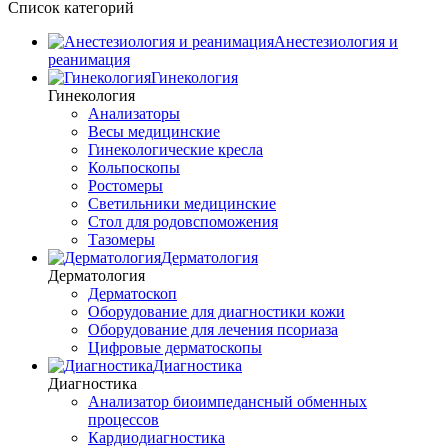
Список категорий
Анестезиология и
реанимация
Гинекология
Гинекология
Анализаторы
Весы медицинские
Гинекологические кресла
Кольпоскопы
Ростомеры
Светильники медицинские
Стол для родовспоможения
Тазомеры
Дерматология
Дерматология
Дерматоскоп
Оборудование для диагностики кожи
Оборудование для лечения псориаза
Цифровые дерматоскопы
Диагностика
Диагностика
Анализатор биоимпедансный обменных
процессов
Кардиодиагностика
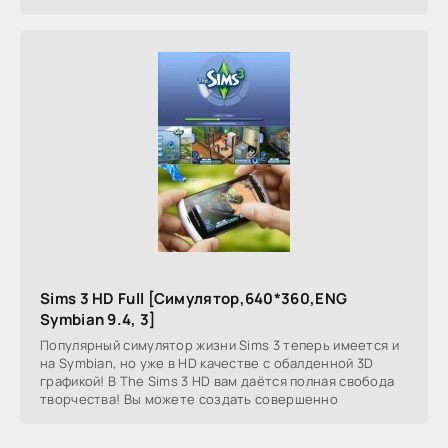
Sims 3 HD Full [Симулятор,640*360,ENG
Symbian 9.4, 3]
Популярный симулятор жизни Sims 3 теперь имеется и
на Symbian, но уже в HD качестве с обалденной 3D
графикой! В The Sims 3 HD вам даётся полная свобода
творчества! Вы можете создать совершенно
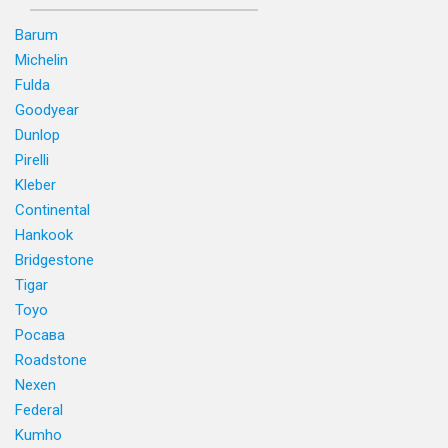
Barum
Michelin
Fulda
Goodyear
Dunlop
Pirelli
Kleber
Continental
Hankook
Bridgestone
Tigar
Toyo
Росава
Roadstone
Nexen
Federal
Kumho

^^^^^^^^^^^^^^^^

WHAT YOU SHOULD DO - Pictures in the records above should not be copied. Repeat everything else exactly.

EXPECTED ANSWER -
Список категорий
Анестезиология и
реанимация
Гинекология
Гинекология
Анализаторы
Весы медицинские
Гинекологические кресла
Кольпоскопы
Ростомеры
Светильники медицинские
Стол для родовспоможения
Тазомеры
Дерматология
Дерматология
Дерматоскоп
Оборудование для диагностики кожи
Оборудование для лечения псориаза
Цифровые дерматоскопы
Диагностика
Диагностика
Анализатор биоимпедансный обменных
процессов
Кардиодиагностика
Sims 3 HD Full [Симулятор,640*360,ENG
Symbian 9.4, 3]
Популярный симулятор жизни Sims 3 теперь имеется и
на Symbian, но уже в HD качестве с обалденной 3D
графикой! В The Sims 3 HD вам даётся полная свобода
творчества! Вы можете создать совершенно
Barum
Michelin
Fulda
Goodyear
Dunlop
Pirelli
Kleber
Continental
Hankook
Bridgestone
Tigar
Toyo
Росава
Roadstone
Nexen
Federal
Kumho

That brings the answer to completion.